:: Task goal ::
Below are entries to examine: work out how many lines contain the word "stunning", and give only that number.

:: Task input ::

>>

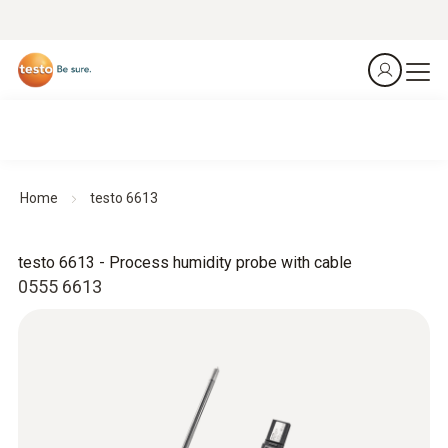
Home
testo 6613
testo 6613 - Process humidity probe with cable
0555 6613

<<
>>

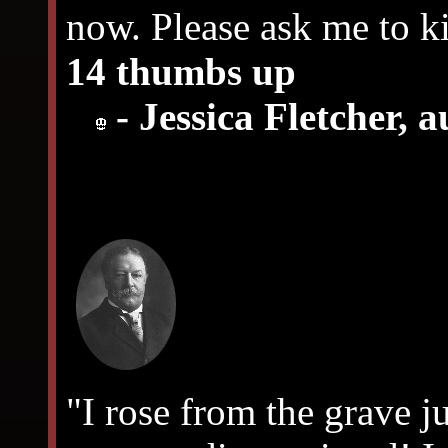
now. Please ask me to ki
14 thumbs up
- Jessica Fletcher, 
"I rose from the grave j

<<
>>

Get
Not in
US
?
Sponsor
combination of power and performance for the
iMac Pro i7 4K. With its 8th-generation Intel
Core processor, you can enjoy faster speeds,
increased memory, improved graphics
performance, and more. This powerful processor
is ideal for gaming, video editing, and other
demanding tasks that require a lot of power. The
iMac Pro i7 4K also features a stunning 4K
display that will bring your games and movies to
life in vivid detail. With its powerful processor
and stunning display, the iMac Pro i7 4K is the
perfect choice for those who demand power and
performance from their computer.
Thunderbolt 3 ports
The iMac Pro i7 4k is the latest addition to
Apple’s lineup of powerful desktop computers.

<<

:: Worked solution ::
2